昨日、全12回分の論点整理と予想問題を作ったので、模範解答も用意した。
試験問題を見てから論理を組み立てるようでは、絶対に試験時間内に解き終わらないであろう。
試験が開始する前に、試験はもう始まっているのである。

大問1:中世

日本における歴史学の趨勢について
  • 戦前の歴史研究について、漢文編年史・正史志向、官学アカデミズム、皇国史観から説明しなさい。
    • 明治政府の正史編纂事業は、中国の考証学による実証的方法論が目指され、水戸藩の『大日本史』を編年体に直し正史とする作業が行われていた。しかし『大日本史』は南北朝までであり、それ以降の歴史は補う必要があった。だが重野安繹らは『大日本史』を批判するようになり久米邦武筆禍事件を契機に、重野・久米は免職となった。以後、三上参次黒板勝美・辻善之助らの官学アカデミズムとなり、正史編纂は諦め、史料の編集・出版を行うようになった。そして、平泉澄・秋山謙蔵らの皇国史観が登場し国粋主義的傾向となり、日本の歴史学実証主義が始まりそうにあったが、失墜した。
  • 戦後歴史学に関し、唯物史観の影響とその結果としての実証の空洞化について説明しなさい。
    • 戦後歴史学は民族に拘りすべての民族が同じ進歩で発展していくとして、マルクス主義史観すなわち唯物史観をとった。古代奴隷制、中世封建制、近代資本制へと進むという歴史法則に則っているから科学的とされ、実証はおろそかにされた。それゆえ、歴史学は空洞化していった。

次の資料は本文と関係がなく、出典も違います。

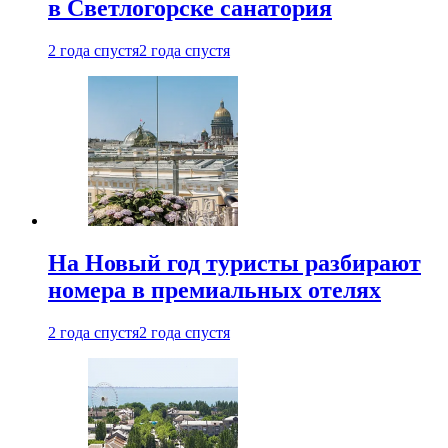
в Светлогорске санатория
2 года спустя
2 года спустя
На Новый год туристы разбирают
номера в премиальных отелях
2 года спустя
2 года спустя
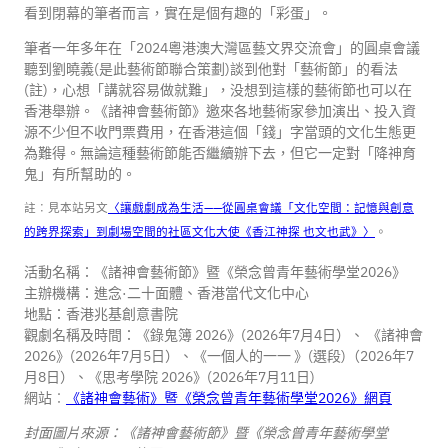
看到閉幕的筆者而言，實在是個有趣的「彩蛋」。
筆者一年多年在「2024粵港澳大灣區藝文界交流會」的圓桌會議
聽到劉曉義(是此藝術節聯合策劃)談到他對「藝術節」的看法
(註)，心想「講就容易做就難」，没想到這樣的藝術節也可以在
香港舉辦。《諸神會藝術節》邀來各地藝術家參加演出、投入資
源不少但不收門票費用，在香港這個「錢」字當頭的文化生態更
為難得。無論這種藝術節能否繼續辦下去，但它一定對「降神育
鬼」有所幫助的。
註︰見本站另文
〈讓戲劇成為生活——從圓桌會議「文化空間：記憶與創意
的跨界探索」到劇場空間的社區文化大使《香江神探 也文也武》〉
。
活動名稱：《諸神會藝術節》暨《榮念曾青年藝術學堂2026》
主辦機構：進念·二十面體、香港當代文化中心
地點：香港兆基創意書院
觀劇名稱及時間：《錄鬼簿 2026》(2026年7月4日）、 《諸神會
2026》(2026年7月5日）、《一個人的一一 》(選段)（2026年7
月8日）、《思考學院 2026》(2026年7月11日)
網站︰
《諸神會藝術》暨《榮念曾青年藝術學堂2026》網頁
封面圖片來源：《諸神會藝術節》暨《榮念曾青年藝術學堂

  • 1970年代における社会史の隆盛とその問題点、および社会史への反発について説明しなさい。
    • 1970年代になると、外からの理論を投げかけるのではなく下からの実証が進み、習俗、民俗、境界領域などの社会史が盛んとなった。網野善彦らが中心となり、多くの人達が社会史に参入したが、文献史料以外の様々な史料が用いられるようになり、粗雑さが目立つようになる。一方、中世と近世の断絶を強く主張する安良城盛昭が太閤検地以前は奴隷制であると唱え、社会全体をどうみるかの論争となった。

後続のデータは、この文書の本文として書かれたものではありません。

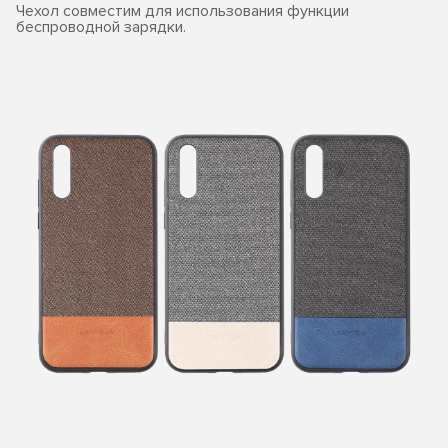
Чехол совместим для использования функции
беспроводной зарядки.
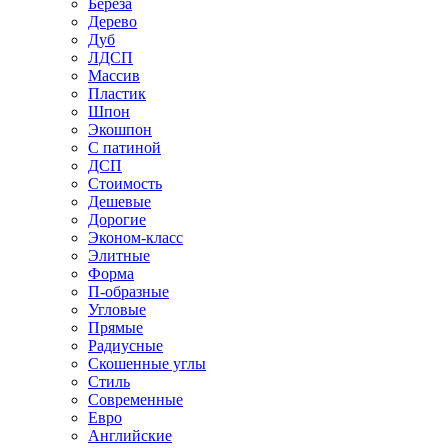
Береза
Дерево
Дуб
ЛДСП
Массив
Пластик
Шпон
Экошпон
С патиной
ДСП
Стоимость
Дешевые
Дорогие
Эконом-класс
Элитные
Форма
П-образные
Угловые
Прямые
Радиусные
Скошенные углы
Стиль
Современные
Евро
Английские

  • グローバルヒストリーの中に日本史を組み込むにはどうすれば良いか。日本外交史の事例から説明しなさい。
    • ヨーロッパの外交と前近代東アジアの外交は異なるため、ヨーロッパにないアジアの文化としてグローバルヒストリーに日本史を接続できる。日本、中国、琉球、ヴェトナムなどの冊封のやり取りが、どのように主権国家体制に変わっていったのかを外交儀礼の変化から投影していく。
時代区分論
  • 唯物史観の概略について説明し、それを日本史に当てはめようとした際に生じた問題を論じなさい。

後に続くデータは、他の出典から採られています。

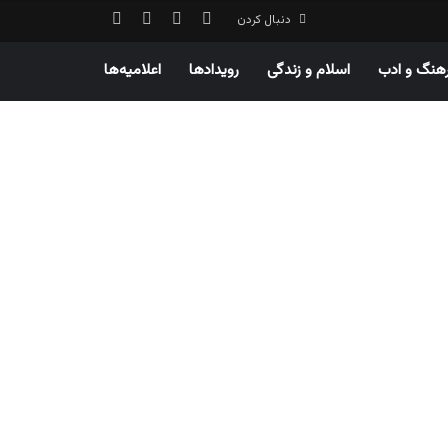
ورود
سایدبار
نوشته تصادفی
جستجو برای
دنبال کردن
هنگ و ادب
اسلام و زندگی
رویدادها
اعلامیه‌ها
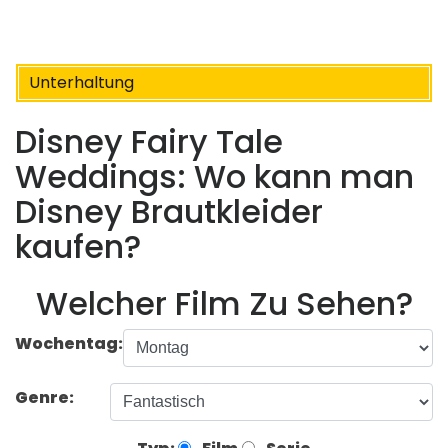
Unterhaltung
Disney Fairy Tale
Weddings: Wo kann man
Disney Brautkleider
kaufen?
Welcher Film Zu Sehen?
Wochentag:
Genre:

  • 日本における封建制の区分について、起点を太閤検地に求める説(太閤検地以前は奴隷制)を「職の体系」と「作合」の観点から論じなさい。
    • 荘園制の成立とともに、寄進や立荘により土地所有が重層的となり、「職の体系」が発生した。土地の権利関係は錯綜し、中間搾取が行われる状況、すなわち「作合」が生まれた。この重層的な土地支配関係を否定したのが、豊臣秀吉太閤検地であった。領主が検地をして農民の土地支配を認めることで、作合が否定された。こうして、1対1の関係になって初めて封建制へと移行した。
書き換えられる歴史
  • 唯一普遍の歴史など存在せず、絶えず歴史が書き換えられていくのはなぜか。「最善の仮説」の観点から論じなさい。
    • 歴史は、現代を理解するために叙述される。そのため、時代ごとに問題意識は異なるために歴史は書き換えられる。歴史学は「なぜ」を問い続ける学問であり、因果関係を実証的に明らかにしていく。しかし因果は一つに絞れないため、「最善の仮説」を目指すことになる。だがそのアブダクションが妥当かどうかは分からない。故に学会があり、目にされされることで妥当性を問う。
  • 書き換えられる歴史の事例として、倭寇の主体論争がある。戦前では「倭寇=日本人説」であったが、どのように書き換えられてきたかを説明しなさい。その際、「境界人」の概念の導入と「民族意識」からの反論を述べなさい。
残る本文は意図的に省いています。